The Germans generally respected the Geneva Conventions with regard to Western prisoners, but refused to honor its provisions concerning Soviet POWs. Among the first experiments using poison gases to “exterminate” large populations were those carried out on Red Army prisoners of war. Some German officers worried that such gross mistreatment of prisoners in the east would have negative military consequences. And so it did: Red Army men fought increasingly desperately, often to the death, once they learned what surrender and German captivity really meant. By mid-1942 the Germans also realized that Soviet prisoners represented a huge pool of potential forced laborers. Therefore, even after the worst excesses of malign neglect over the winter of 1941–1942 stopped, more prisoners were worked to death as slaves. Altogether, about 55 percent of all krasnoarmeets taken prisoner from 1941 to 1945 died in German hands. As German casualties mounted in the east through 1943 the Wehrmacht looked to recruit low-grade military replacements and frontline workers among anti-Soviet prisoners. Men agreed to serve as “ Hiwi ” (Hilfswilliger) in return for food and shelter, or to join so-called “legions” of Baltic, Cossack, Georgian, or Turkmen fighters as Osttruppen, or to serve with the Waffen-SS. Until the great military reverses of 1943, Red Army prisoners were kept near the German front lines. By the end of the war, over half were no longer crammed into Stalags but worked on German farms, in mines or factories, or served as Hiwis with Wehrmacht units. During 1944–1945 German treatment of POWs improved as larger numbers of Landser were captured by the Red Army, and fear of reprisal mounted within the Wehrmacht as defeat clearly loomed in the east.

VLASOV ARMIES.


Strictly speaking, the Vlasov armies were those World War II Soviet troops who switched sides while German prisoners to join former Soviet general Andrei Vlasov in the war against the Soviet Union, thereby serving as a German propaganda weapon to undermine support for the regime of Joseph Stalin. More broadly, the term applies to Soviet citizens, numbering perhaps in the millions, who served Germany in some capacity during World War II.

ORIGINS
From the first months of the German invasion of the Soviet Union, the German army had relied on Soviet auxiliaries for manual labor and personal service. These ‘‘volunteer helpers’’ (Hilfswillige, or Hiwis), while not officially sanctioned, were vitally necessary to hard-pressed German units. As casualties mounted, the German military relied more heavily on Osttruppen, Soviets under arms in German service. Because of Adolf Hitler’s adamant opposition on racial and ideological grounds to arming Slavs, they served on an ad hoc basis under German officers, as individuals or units of battalion- size or smaller. Primarily intended for security and antipartisan warfare, some did see frontline combat.
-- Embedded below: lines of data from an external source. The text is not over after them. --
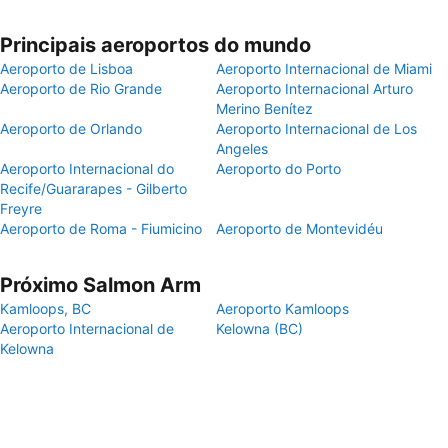
Principais aeroportos do mundo
Aeroporto de Lisboa
Aeroporto Internacional de Miami
Aeroporto de Rio Grande
Aeroporto Internacional Arturo
Merino Benítez
Aeroporto de Orlando
Aeroporto Internacional de Los
Angeles
Aeroporto Internacional do
Aeroporto do Porto
Recife/Guararapes - Gilberto
Freyre
Aeroporto de Roma - Fiumicino
Aeroporto de Montevidéu
Próximo Salmon Arm
Kamloops, BC
Aeroporto Kamloops
Aeroporto Internacional de
Kelowna (BC)
Kelowna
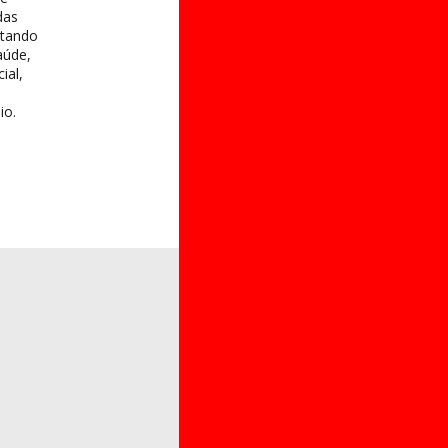
das
itando
aúde,
ial,
io.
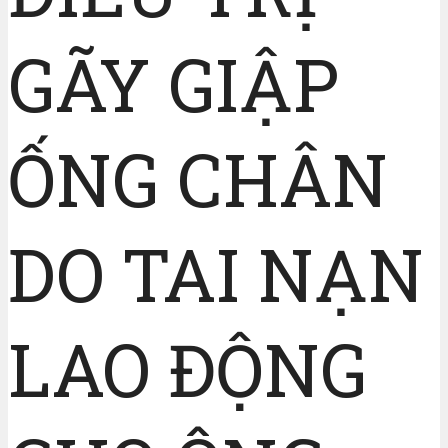
GÃY GIẬP
ỐNG CHÂN
DO TAI NẠN
LAO ĐỘNG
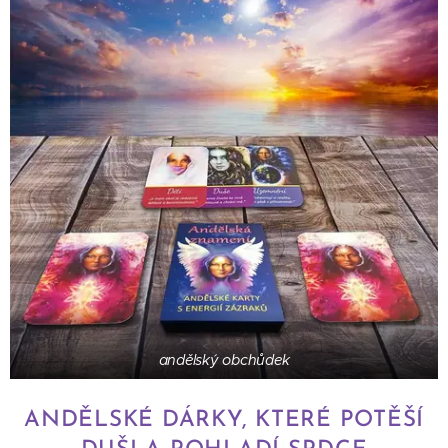
andělský obchůdek
ANDĚLSKÉ DÁRKY, KTERÉ POTĚŠÍ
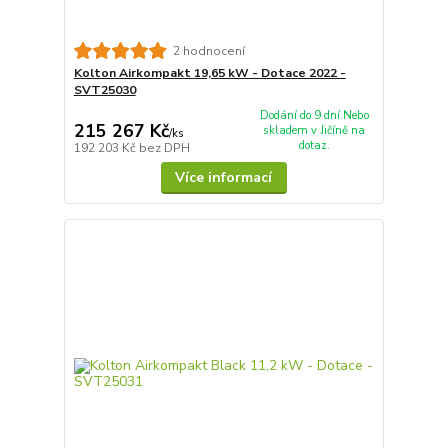
2 hodnocení
Kolton Airkompakt 19,65 kW - Dotace 2022 -
SVT25030
Dodání do 9 dní.Nebo
215 267 Kč
skladem v Jičíně na
/
ks
dotaz.
192 203 Kč
bez DPH
Více informací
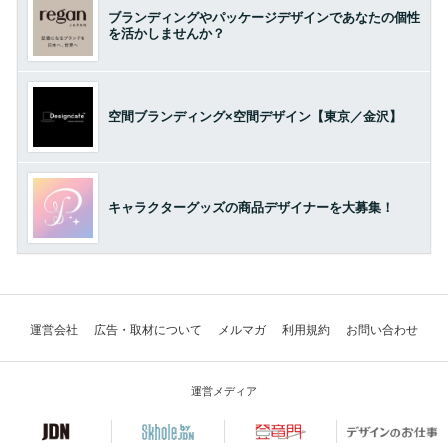
ブランディングやパッケージデザインであなたの個性
を活かしませんか？
空間ブランディング×空間デザイン【東京／金沢】
キャラクターグッズの商品デザイナーを大募集！
運営会社
広告・取材について
メルマガ
利用規約
お問い合わせ
運営メディア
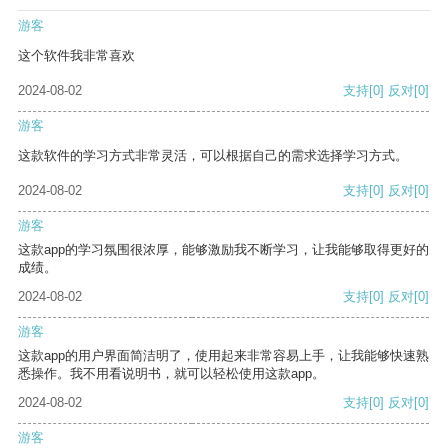
游客
这个软件我非常喜欢
2024-08-02
支持
[0]
反对
[0]
游客
这款软件的学习方式非常灵活，可以根据自己的需求选择学习方式。
2024-08-02
支持
[0]
反对
[0]
游客
这款app的学习氛围很浓厚，能够激励我不断学习，让我能够取得更好的
成绩。
2024-08-02
支持
[0]
反对
[0]
游客
这款app的用户界面简洁明了，使用起来非常容易上手，让我能够快速熟
悉操作。我不用看说明书，就可以轻松使用这款app。
2024-08-02
支持
[0]
反对
[0]
游客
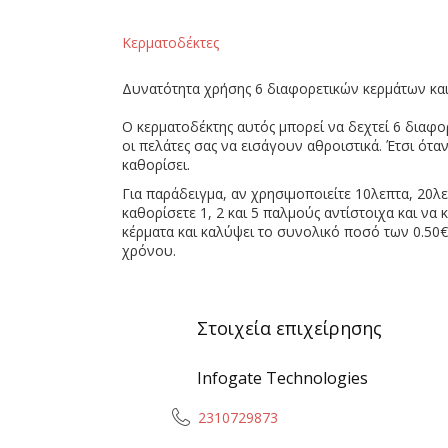
Κερματοδέκτες
Δυνατότητα χρήσης 6 διαφορετικών κερμάτων κα
Ο κερματοδέκτης αυτός μπορεί να δεχτεί 6 διαφο
οι πελάτες σας να εισάγουν αθροιστικά. Έτσι ότ
καθορίσει.
Για παράδειγμα, αν χρησιμοποιείτε 10λεπτα, 20λ
καθορίσετε 1, 2 και 5 παλμούς αντίστοιχα και να 
κέρματα και καλύψει το συνολικό ποσό των 0.50€
χρόνου.
Στοιχεία επιχείρησης
Infogate Technologies
2310729873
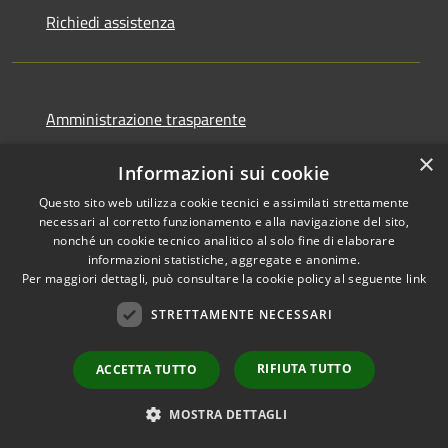
Richiedi assistenza
Amministrazione trasparente
Informativa privacy
×
Informazioni sui cookie
Note legali
Questo sito web utilizza cookie tecnici e assimilati strettamente
Dichiarazione di accessibilità
necessari al corretto funzionamento e alla navigazione del sito,
nonché un cookie tecnico analitico al solo fine di elaborare
informazioni statistiche, aggregate e anonime.
Per maggiori dettagli, può consultare la cookie policy al seguente
link
RSS
Copyright © 2026 • Comune di
STRETTAMENTE NECESSARI
Accessibilità
Favignana • Powered by
Privacy
Municipium
Accesso
•
RIFIUTA TUTTO
ACCETTA TUTTO
Cookie
redazione
Mappa del sito
MOSTRA DETTAGLI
By 1942, a growing number of German officers and officials believed that victory might be more easily won by moderating German occupation policy and making the war, either in propaganda or reality, a struggle not to conquer Russia but to end the tyranny of Stalin and Bolshevism. The undoubted usefulness of Soviet manpower, together with the support of Alfred Rosenberg (1893–1946), Hitler’s minister for occupied territories in the east, and Joseph Goebbels (1897– 1945), his propagandist, meant Soviet-manned units became more widespread and officially approved in late 1941 and 1942. Many served garrison duty in the west, freeing German troops for the eastern front.

These included a variety of national legions for Armenians, Georgians, Azerbaijanis, and Tatars, and still others for Baltic nationalities. Slavs presented greater difficulties, as Nazi racial theories consigned them to subhuman status. As a result, the German military and later the SS (Schutzstaffel) strove to avoid calling Slavic units by Slavic names. Russians and Ukrainians, for example, were enrolled in large numbers into ‘‘Cossack’’ units.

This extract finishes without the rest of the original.